A Regular Expression Parser

This is a regular expression parser in Python, it transforms a given regular expression to a non-deterministic finite automata (NFA), then transforms it into a deterministic finite automata (DFA).

Current Status

For now, this parser only accepts a regular expression that contains the basic operators:

Concatenation
Alternation -- |
Closure -- *
One or more -- +

Any other operators are not yet implemented.

Usage

>>> import parser
>>> p = parser.Parser()
>>> re = 'a[a-c]*'
>>> string = 'aaaaaaa'
>>> print 'String', string, 'is matched by re', re, 'at :', parser.Match(string, True)

String aaaaaaa is matched by re a[a-c]* at : 6

Procedure

This part explains the procedure of the parser.

Tokenizing

The regular expression (RE) that the parser gets is in the format of strings, so the first thing it does is to determine what each character means in the regular expression. For example, [ means the beginning of an alternation block (alternation of all the characters inside between it and a right bracket ). But if there is a escaping character (\) before the bracket, then together, \[ means the bracket character.

Letters and digits can be recognized easily.

Noted characters and operators are stored in a list of (Type, Value) pair.

Adding missing concatenations and alternations

By default, concatenations are not directly shown in the RE. To make conversion simpler, they are added before converting the RE to NFA. Concatenations are added before a character when the character is a "normal character" (a, 1, \n, etc.) or a left bracket or parenthese ([, () and the character before it is a

Closure -- *
One or more -- +
Normal character -- a, 1, \n, etc.
Right bracket or parenthese -- ], )

Unlike concatenation, alternations are specified in the RE already (if it is a valid RE), so all the parser does for alternation is to transform the bracket expression into a string of alternations.

For example,

[1-4]

will be transformed to

(1|2|3|4)

Turn special operators into basic operators

To simplify the complexity, only basic operators (alternation, concatenation, and closure) are supported, all other operators must be transformed to combinations of these basic operators before they can be transformed to a NFA.

For example,

a+

will be transformed to

aa*

After above steps, the RE should now only composed of basic operators and operands (in cluding parentheses).

Transforming RE to stack-form

REs are transformed to NFA using Thompson's Construction.

Before RE is transformed to NFA, it is transformed to stack form first.

To give you an example, assume we have a regular expression ab|c, it will be transformed to:

a b CONCATENATION c ALTERNATION

(The top of the stack is at the right)

After transformed to Stack form, transform REs to NFA is fairly easy. But now, how do we transform RE to stack form?

We need 2 data structure: a stack for all elements (stack S) and a stack for operators (stack O). Stack S is the final output. Stack O is used as temperary storage.

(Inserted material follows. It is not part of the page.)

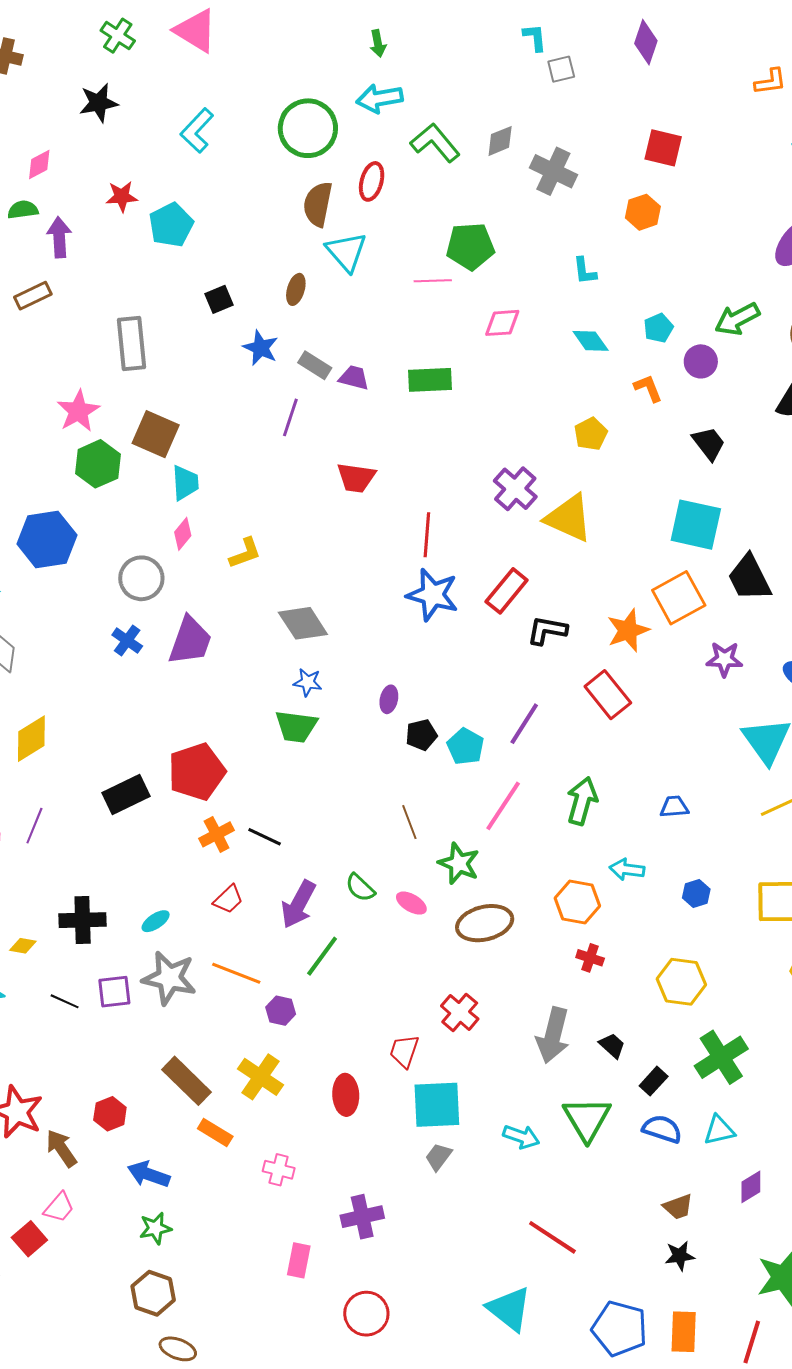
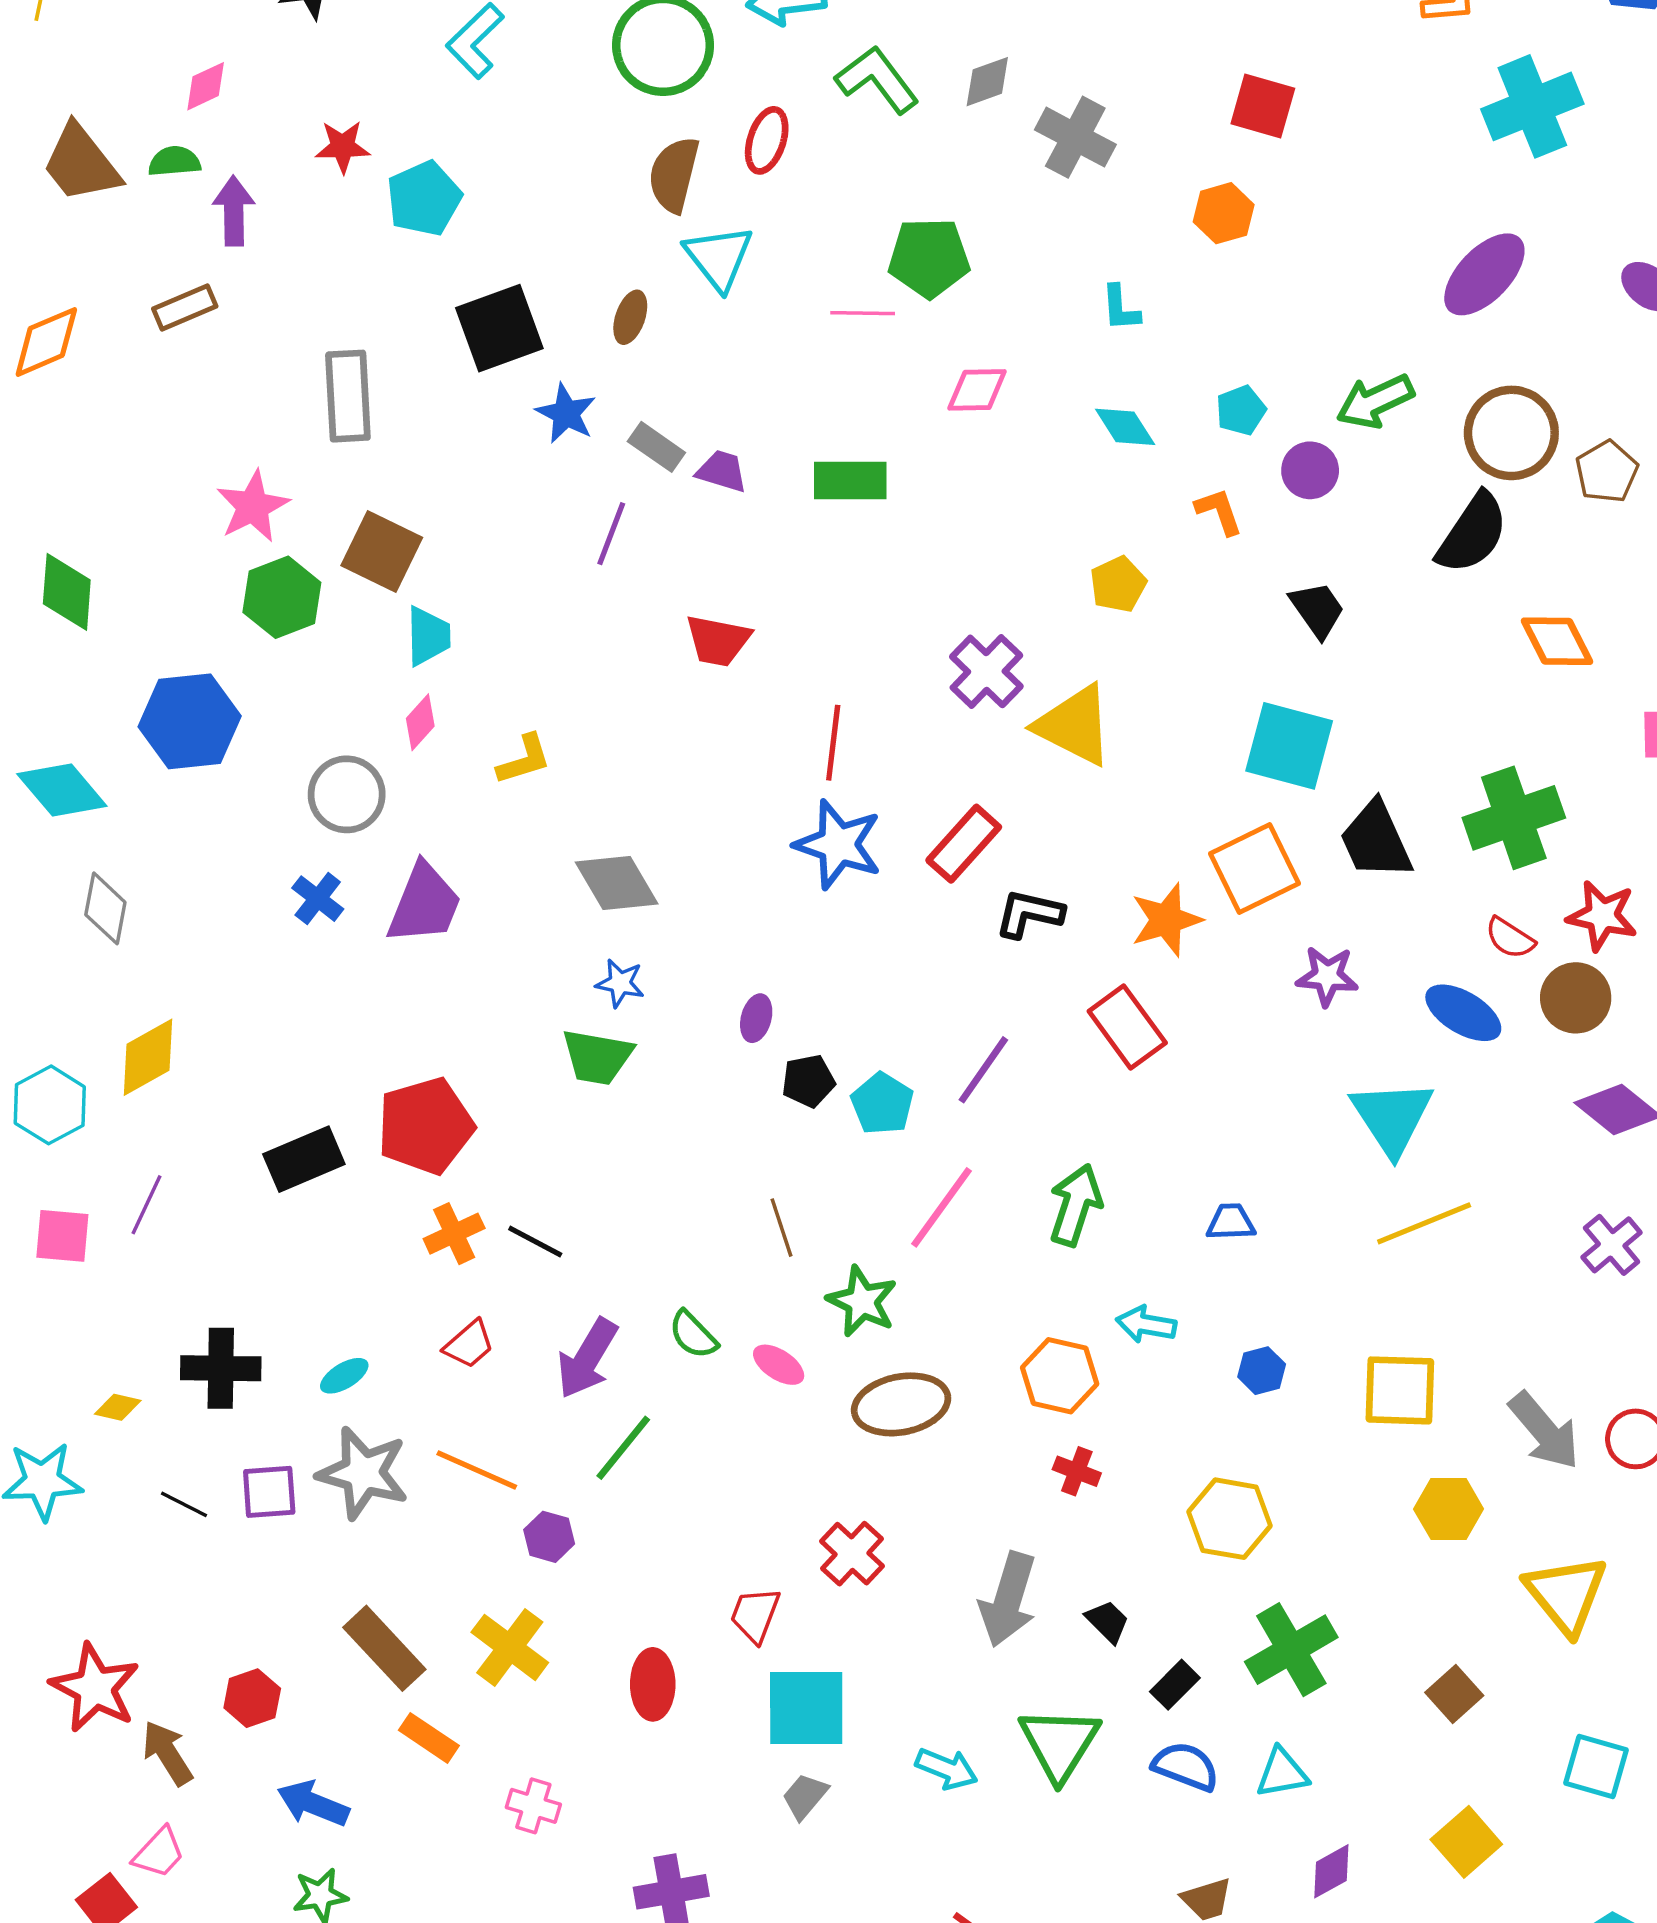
black square: (219, 299) -> (499, 328), size x1.8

Now look at elements in the RE, assuming they are all identified in advance:

a CONCATENATION b ALTERNATION c EOF

The first is a, it is put directly into stack S.

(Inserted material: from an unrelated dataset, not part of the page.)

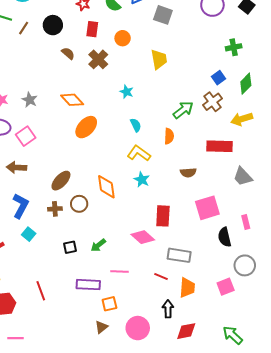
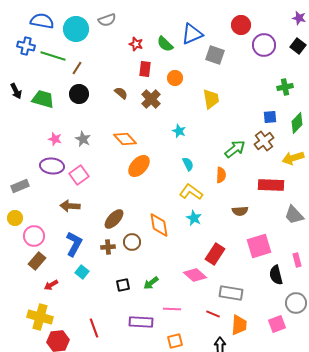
black circle: (53, 25) -> (79, 94), moved
blue square: (218, 78) -> (270, 117), turned 32
red rectangle: (163, 216) -> (215, 254), turned 30
orange square: (109, 304) -> (175, 341), moved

The second is CONCATENATION, it is put into stack O first, since we don't know whether it is safe to push it into stack S (or, we know it's not). The reason is, the second operator haven't show up yet. Also, the operators after it might have higher precedence, or they have to be performed first. In this case, the operator can only be pushed into the stack after these operators with higher precedence are pushed into stack.

Then b is read. It is pushed into stack S directly.

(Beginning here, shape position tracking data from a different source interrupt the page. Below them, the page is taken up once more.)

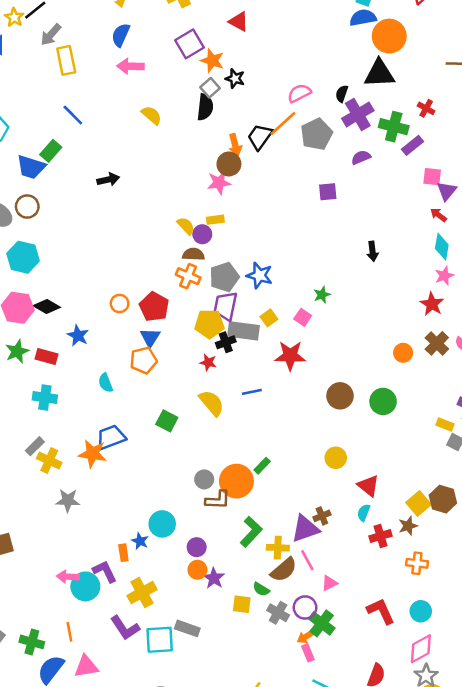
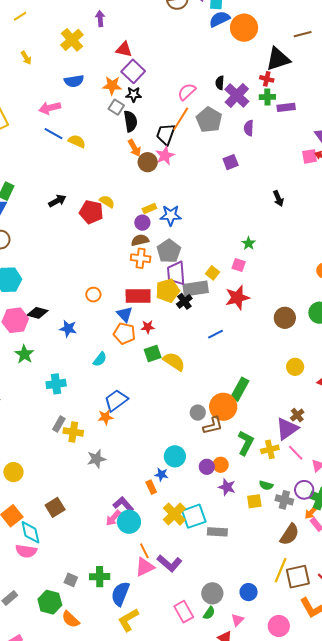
blue semicircle: (121, 35) -> (74, 81), moved, turned -108
purple square: (190, 44) -> (133, 71), moved
black triangle: (379, 74) -> (278, 59), moved
black semicircle: (205, 107) -> (130, 121), moved
red cross: (426, 108) -> (267, 79), moved
blue line: (73, 115) -> (53, 134), moved
green cross: (394, 127) -> (267, 97), size x0.7
orange arrow: (235, 145) -> (134, 148), moved
purple rectangle: (413, 145) -> (286, 107), turned 48
purple semicircle: (361, 157) -> (249, 128), turned -49
pink square: (432, 177) -> (310, 156), moved
pink star: (219, 183) -> (165, 156), moved
yellow semicircle: (186, 226) -> (107, 202), moved
blue star: (259, 275) -> (171, 215), moved
red pentagon: (154, 307) -> (91, 212), moved
red rectangle: (46, 356) -> (138, 296), moved, size x1.4
orange pentagon: (143, 360) -> (124, 333), turned -30
red star: (208, 362) -> (148, 327), moved
cyan semicircle: (106, 383) -> (100, 359), turned -105
yellow semicircle: (212, 403) -> (174, 361), moved
green square: (167, 421) -> (153, 353), moved, turned -30
orange star: (93, 454) -> (105, 417), size x0.7
green rectangle: (262, 466) -> (240, 389), size x1.6
orange circle: (197, 570) -> (221, 465), moved
brown semicircle: (284, 570) -> (290, 534), moved
purple L-shape: (105, 571) -> (123, 504), moved
pink arrow: (68, 577) -> (113, 518), turned -36
purple L-shape: (125, 628) -> (169, 563), moved
orange line: (69, 632) -> (144, 551), moved
cyan square: (160, 640) -> (194, 516), moved
pink triangle: (86, 667) -> (145, 567), moved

When ALTERNATION is read, its precedence is compared against that of the top operator os stack O, in this case, CONCATENATION. Since ALTERNATION has lower precedence, the CONCATENATION is taken out from stack O, and pushed into stack O. It is pushed into stack O because an operator after it with lower precedence is encountered, and that means it CONCATENATION can be safely performed.

Now the current operator needs to be pushed into stack S for the same reason with above: the right operand has not show up.

Or you can look it this way: the current operator, ALTERNATION, has to be compared against the top operator of stack O again. Now stack O is empty, so ALTERNATION is compared against nothing. We can assume ALTERNATION has higher precedence than nothing. Therefore, ALTERNATION is pushed into the stack O.

Then c is read. It is pushed into stack S directly.

When re finally read EOF, we reach the end of string. so all operands have been pushed into stack S. Therefore, we can pop all operators from stack O and push them into stack S respectivly.

In short, the core rule for precedence comparison is:

if the current operator has

higher precedence -- push it into stack S
same precedence -- top operator of stack S to stack O, push current operator to stack O
lower precedence -- top operator of stack S to stack O, then compare again

Using this rule, we should be able to transform the regular expression to stack form.

RE to NFA transformation

After transforming the RE to stack form, doing the RE to NFA transformation is easy.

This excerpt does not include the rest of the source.